Лебяжье ущелье (Ломовская) - страница 14


Все же, видно, она была достаточно хороша и без кружевного белья, и без модельных туфель, потому что Вадим снова объявился как ни в чем не бывало. Он словно и не заметил, что пропустил целых три дня, и у Ганны от этого сладко замерло сердце. Он – мужчина, взрослый и серьезный, у него могут быть свои дела, и для него вовсе не весь смысл жизни состоит в любви, в их свиданиях!

Это были счастливые дни, и каждый день был лучше предыдущего, и в каждом было обещание еще большего счастья. В ней зрело что-то, неведомая пока сила, и ночами Ганна прислушивалась к себе. Что это? Как это называется? Перебирала знакомые слова и не могла найти.

Наступило лето, и оно принесло Ганне долгожданную свободу.
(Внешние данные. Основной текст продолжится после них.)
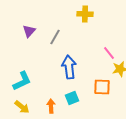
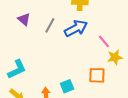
purple triangle: (29, 31) -> (24, 19), turned -32
blue arrow: (69, 67) -> (76, 28), moved, turned 70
Каждый год, как только детей распускали на каникулы, семья Марголиных отправлялась в деревню. Там к их услугам был целый дом, просторный, на век поставленный дубовым срубом о двенадцати венцах. Изнутри обустроен без затей – привольные сени, где по летнему времени спали дети, кухня с печкой, которую белили каждый год, и «чистая» горница, где на кровати с никелированными шишками сохранился кружевной подзор, плетенный еще прабабушкой, бабусиной мамой. А над кроватью висел ковер, которым Ганна любовалась, засыпая, еще в детстве, еще когда была одной-единственной, ненаглядной дочкой у родителей… Дивной красы был ковер, и сюжет на нем разворачивался затейливый. На заднем плане возвышались дворцы с башенками и минареты с полумесяцами, в синем небе светила полная луна, размером с добрую тыкву, а на переднем плане изображен был всадник на коне. Юноша с тонкими усиками, в чалме и в расшитых золотом одеждах, скакал на белоснежном жеребце, держа в объятиях девушку, очевидно, только что похищенную им из дворца с башенками. Девушка была закутана в голубое покрывало, наружу виднелись только огромные, небывалые глаза, широкие дуги бровей и крохотная ножка. Парочку сопровождали верные чичисбеи, но те ехали на гнедых конях, и из полумрака вспыхивали только огненные очи их горячих скакунов, оскаленные зубы самих всадников, да сабли в их руках. А может, то были и не верные чичисбеи, а погоня, пустившаяся по следу влюбленных. У ног коней неслись борзые псы, в ветвях деревьев, тревожно склонившихся над тропинкой, сидели какие-то птицы. Поодаль сверкало озеро, на нем плавали толстые лебеди и круги шли по спокойной воде. Одним словом, рассматривать ковер можно было долго – такое изобилие деталей Ганне потом случалось видеть только на картинах вошедшего в большую моду художника Ильи Глазунова.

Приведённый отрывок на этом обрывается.